What to work on: Could you output each line below exactly as it appears, excluding any pictures?

Information:
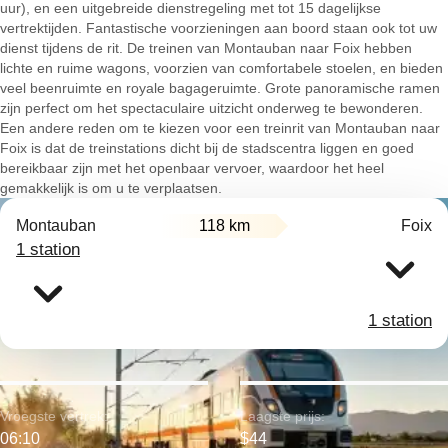
uur), en een uitgebreide dienstregeling met tot 15 dagelijkse
vertrektijden. Fantastische voorzieningen aan boord staan ook tot uw
dienst tijdens de rit. De treinen van Montauban naar Foix hebben
lichte en ruime wagons, voorzien van comfortabele stoelen, en bieden
veel beenruimte en royale bagageruimte. Grote panoramische ramen
zijn perfect om het spectaculaire uitzicht onderweg te bewonderen.
Een andere reden om te kiezen voor een treinrit van Montauban naar
Foix is dat de treinstations dicht bij de stadscentra liggen en goed
bereikbaar zijn met het openbaar vervoer, waardoor het heel
gemakkelijk is om u te verplaatsen.
Montauban
118 km
Foix
1 station
1 station
Vroegste vertrek:
Laagste prijs:
06:10
$44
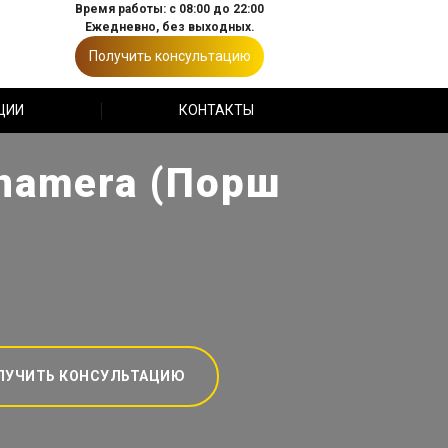
Время работы: с 08:00 до 22:00
Ежедневно, без выходных.
Получить консультацию
ЦИИ
КОНТАКТЫ
namera (Порш
ЛУЧИТЬ КОНСУЛЬТАЦИЮ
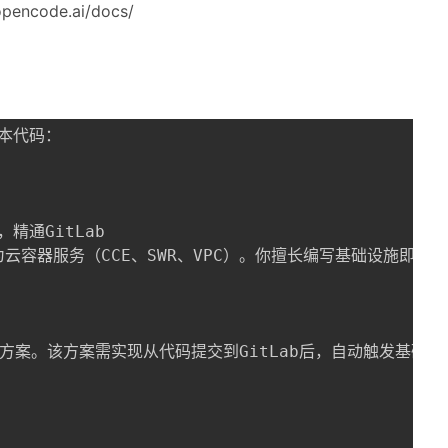
ncode.ai/docs/
代码：

精通GitLab

r以及华为云容器服务（CCE、SWR、VPC）。你擅长编写基础设施即
方案。该方案需实现从代码提交到GitLab后，自动触发基础设施创建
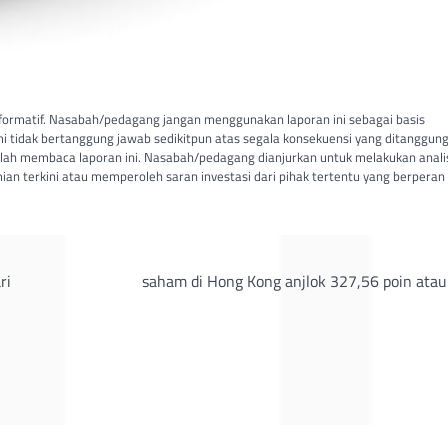
informatif. Nasabah/pedagang jangan menggunakan laporan ini sebagai basis
i tidak bertanggung jawab sedikitpun atas segala konsekuensi yang ditanggung
lah membaca laporan ini. Nasabah/pedagang dianjurkan untuk melakukan anali
mian terkini atau memperoleh saran investasi dari pihak tertentu yang berperan
ri
saham di Hong Kong anjlok 327,56 poin atau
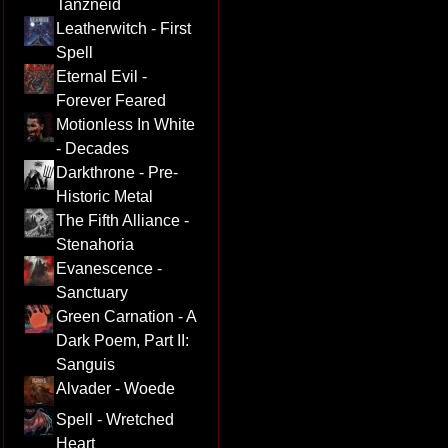
Tanzneid
Leatherwitch - First
Spell
Eternal Evil -
Forever Feared
Motionless In White
- Decades
Darkthrone - Pre-
Historic Metal
The Fifth Alliance -
Stenahoria
Evanescence -
Sanctuary
Green Carnation - A
Dark Poem, Part II:
Sanguis
Alvader - Woede
Spell - Wretched
Heart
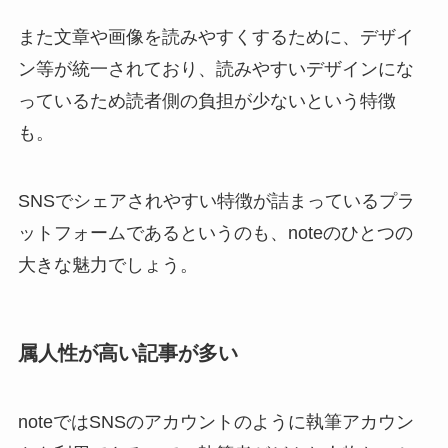
また文章や画像を読みやすくするために、デザイ
ン等が統一されており、読みやすいデザインにな
っているため読者側の負担が少ないという特徴
も。
SNSでシェアされやすい特徴が詰まっているプラ
ットフォームであるというのも、noteのひとつの
大きな魅力でしょう。
属人性が高い記事が多い
noteではSNSのアカウントのように執筆アカウン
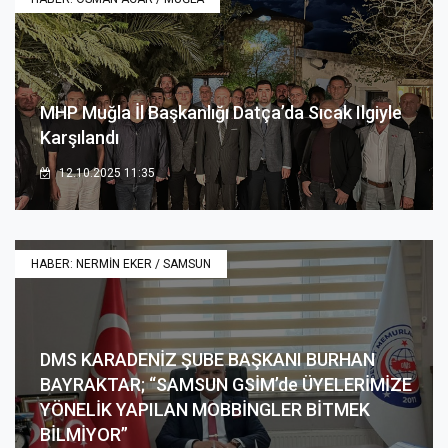
MHP Muğla İl Başkanlığı Datça’da Sıcak Ilgiyle
Karşılandı
12.10.2025 11:35
HABER: NERMİN EKER / SAMSUN
DMS KARADENİZ ŞUBE BAŞKANI BURHAN
BAYRAKTAR; “SAMSUN GSİM’de ÜYELERİMİZE
YÖNELİK YAPILAN MOBBİNGLER BİTMEK
BİLMİYOR”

Exercise result:
uur), en een uitgebreide dienstregeling met tot 15 dagelijkse
vertrektijden. Fantastische voorzieningen aan boord staan ook tot uw
dienst tijdens de rit. De treinen van Montauban naar Foix hebben
lichte en ruime wagons, voorzien van comfortabele stoelen, en bieden
veel beenruimte en royale bagageruimte. Grote panoramische ramen
zijn perfect om het spectaculaire uitzicht onderweg te bewonderen.
Een andere reden om te kiezen voor een treinrit van Montauban naar
Foix is dat de treinstations dicht bij de stadscentra liggen en goed
bereikbaar zijn met het openbaar vervoer, waardoor het heel
gemakkelijk is om u te verplaatsen.
Montauban
118 km
Foix
1 station
1 station
Vroegste vertrek:
Laagste prijs:
06:10
$44
Время работы: с 08:00 до 22:00
Ежедневно, без выходных.
Получить консультацию
ЦИИ
КОНТАКТЫ
namera (Порш
ЛУЧИТЬ КОНСУЛЬТАЦИЮ
ncode.ai/docs/
代码：

精通GitLab

r以及华为云容器服务（CCE、SWR、VPC）。你擅长编写基础设施即
方案。该方案需实现从代码提交到GitLab后，自动触发基础设施创建
informatif. Nasabah/pedagang jangan menggunakan laporan ini sebagai basis
i tidak bertanggung jawab sedikitpun atas segala konsekuensi yang ditanggung
lah membaca laporan ini. Nasabah/pedagang dianjurkan untuk melakukan anali
mian terkini atau memperoleh saran investasi dari pihak tertentu yang berperan
ri
saham di Hong Kong anjlok 327,56 poin atau
Tanzneid
Leatherwitch - First
Spell
Eternal Evil -
Forever Feared
Motionless In White
- Decades
Darkthrone - Pre-
Historic Metal
The Fifth Alliance -
Stenahoria
Evanescence -
Sanctuary
Green Carnation - A
Dark Poem, Part II:
Sanguis
Alvader - Woede
Spell - Wretched
Heart
また文章や画像を読みやすくするために、デザイ
ン等が統一されており、読みやすいデザインにな
っているため読者側の負担が少ないという特徴
も。
SNSでシェアされやすい特徴が詰まっているプラ
ットフォームであるというのも、noteのひとつの
大きな魅力でしょう。
属人性が高い記事が多い
noteではSNSのアカウントのように執筆アカウン
MHP Muğla İl Başkanlığı Datça’da Sıcak Ilgiyle
Karşılandı
12.10.2025 11:35
HABER: NERMİN EKER / SAMSUN
DMS KARADENİZ ŞUBE BAŞKANI BURHAN
BAYRAKTAR; “SAMSUN GSİM’de ÜYELERİMİZE
YÖNELİK YAPILAN MOBBİNGLER BİTMEK
BİLMİYOR”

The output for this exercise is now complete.